Он поднял голову и долго смотрел на нее, прежде чем ответить.
— Не думаю, — сказал он. Вздохнул, снова посмотрел на нее. — Нет. Не более, чем сейчас. Я не могу… Я не могу!.. — сказал он, слегка повысив голос. Отодвинулся от нее, чтобы лучше ее видеть. — Счастье — это видеть вас, Ариадна…
— Но вы дрожите, — сказала она мягко, беря его за руку. — И у вас на щеке слезинка.
— Я плачу от счастья…
— Разве от этого плачут, Симон?
— Иногда…
Они замолчали.
— И вы никогда не соскучитесь? — спросила она вдруг.
— В садике?
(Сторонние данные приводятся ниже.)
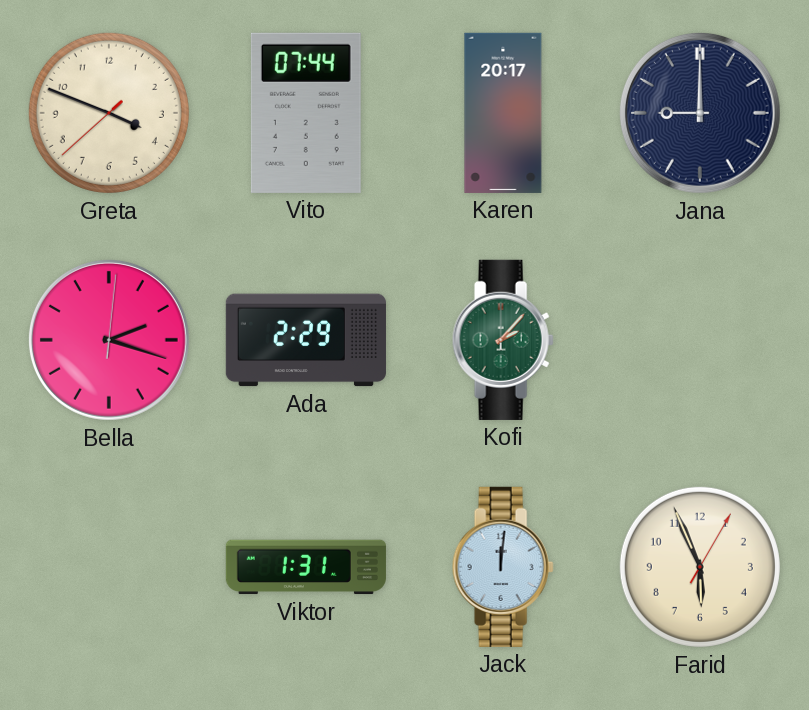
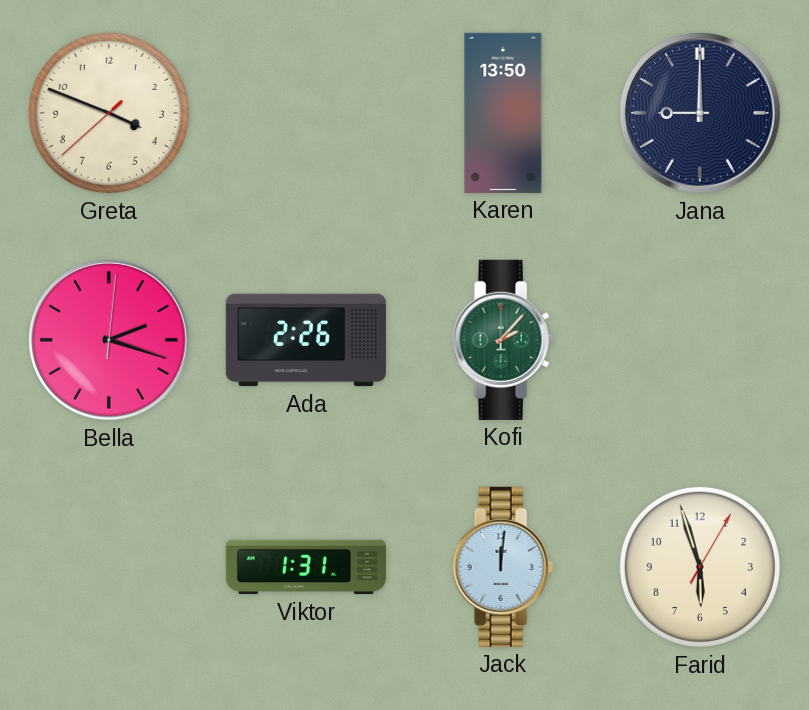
Vito: 07:44 -> none
Karen: 20:17 -> 13:50
Ada: 2:29 -> 2:26
Farid: 5:56 -> 5:57
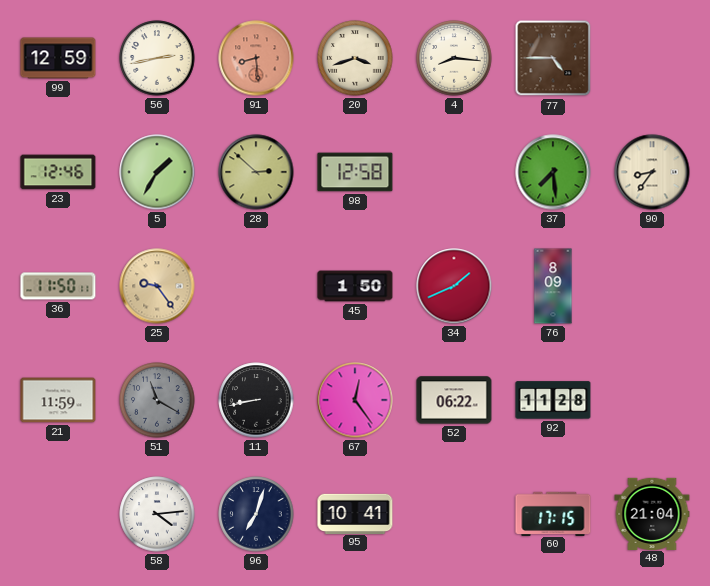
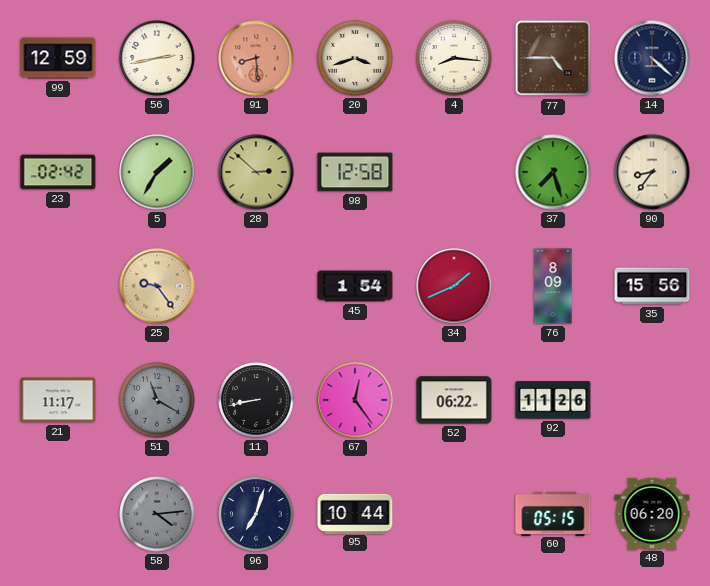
14: none -> 4:22
23: 12:46 -> 02:42
37: 7:29 -> 7:27
36: 11:50 -> none
45: 1:50 -> 1:54
35: none -> 15:56
21: 11:59 -> 11:17
92: 11:28 -> 11:26
58 dial: white -> grey
95: 10:41 -> 10:44
60: 17:15 -> 05:15
48: 21:04 -> 06:20
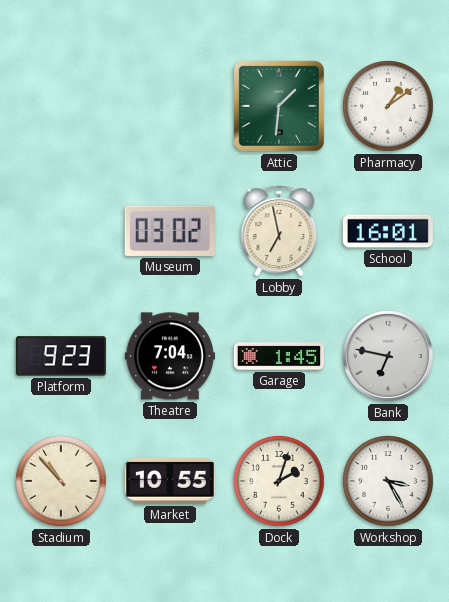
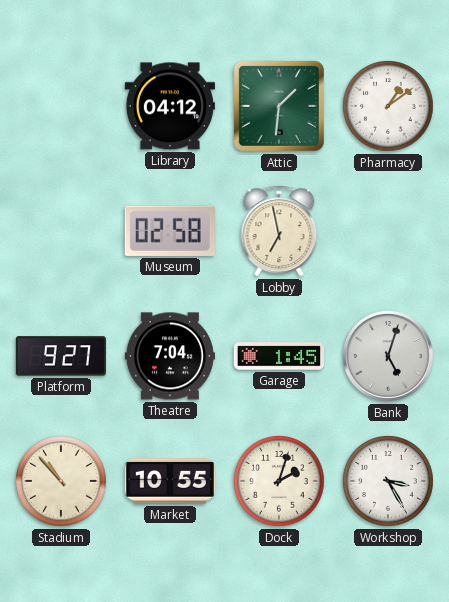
Library: none -> 04:12
Museum: 03:02 -> 02:58
School: 16:01 -> none
Platform: 9:23 -> 9:27
Bank: 6:47 -> 5:03
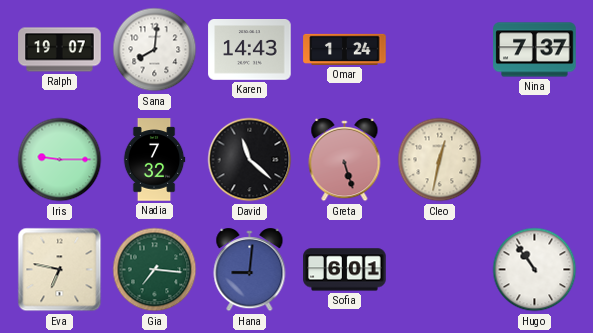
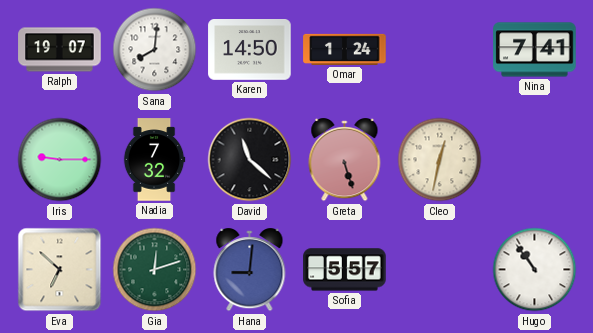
Karen: 14:43 -> 14:50
Nina: 7:37 -> 7:41
Eva: 6:47 -> 6:52
Gia: 7:16 -> 12:12
Sofia: 6:01 -> 5:57
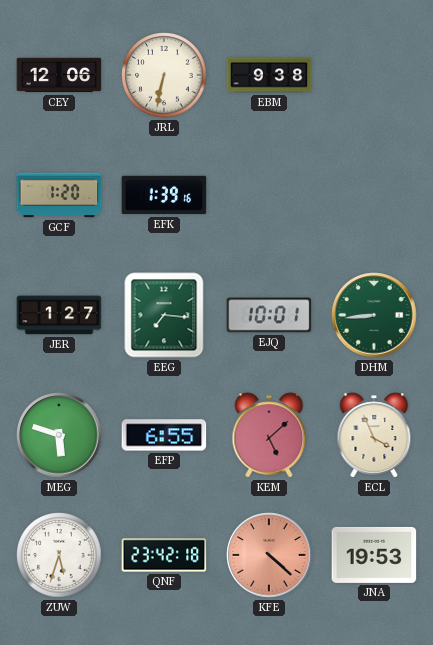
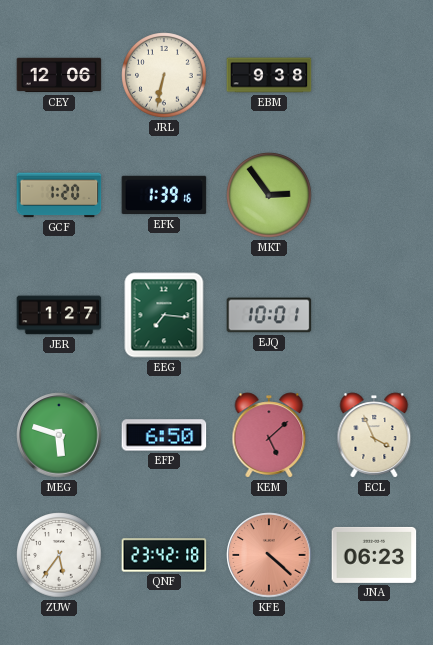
MKT: none -> 2:54
DHM: 8:44 -> none
EFP: 6:55 -> 6:50
ZUW: 5:33 -> 5:36
JNA: 19:53 -> 06:23
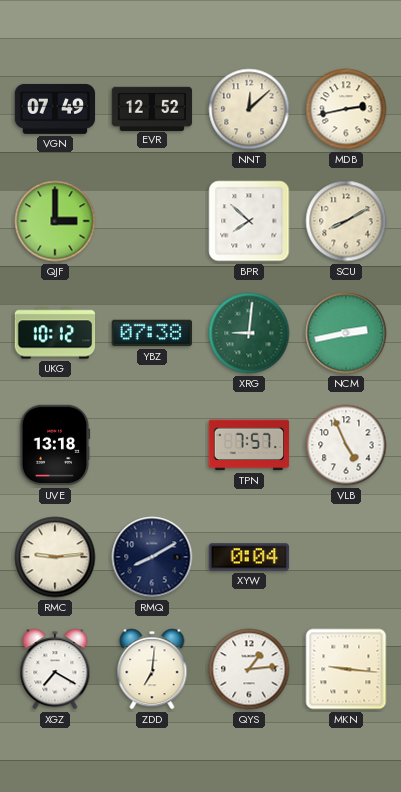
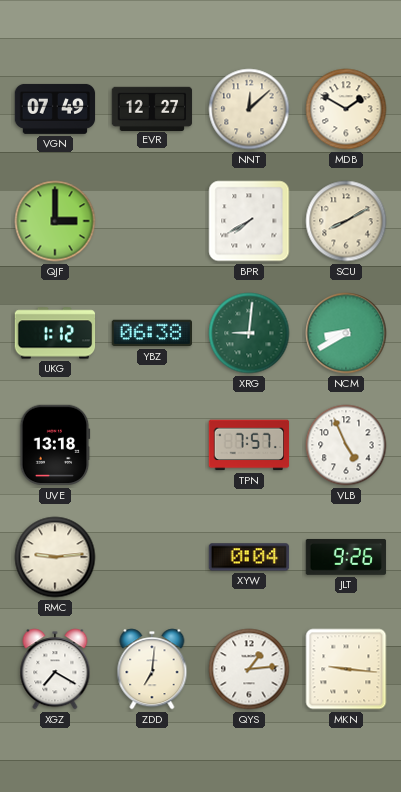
EVR: 12:52 -> 12:27
MDB: 2:43 -> 1:50
BPR: 7:52 -> 7:40
UKG: 10:12 -> 1:12
YBZ: 07:38 -> 06:38
NCM: 2:43 -> 8:40
RMQ: 8:10 -> none
JLT: none -> 9:26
Нет… Вы же знаете, — добавил он, — первой соскучилась Ева…
— Но что бы вы стали делать?
— Я же сказал вам: счастье для меня — видеть вас… Смотреть вам в глаза…
Она подняла к нему лицо, почти неподвижное, и он смотрел на нее. Их голоса были не громче вздоха.
— Что вы видите в моих глазах?..
— То, что вижу, когда смотрю на распустившуюся маргаритку с позолоченным глазком и с лучиками голубых ресничек.
— И что вы там видите?
Он поколебался, почувствовал, что сердце забилось сильнее.
— Жизнь! — сказал он.
Теперь почти каждый вечер они встречались на этой дороге в Опраз, куда столь часто он ходил один. Дорога в этот час словно не была связана с землей, и оба чувствовали, будто сами оторваны ото всего. Ему казалось, что они всегда жили ради этой минуты, когда встречались вот так, почти в другом мире; и они сознавали, что всегда знали только это: эту ночь, когда они могли наконец глядеть в лицо друг другу и когда их лица превращались всего лишь в свет.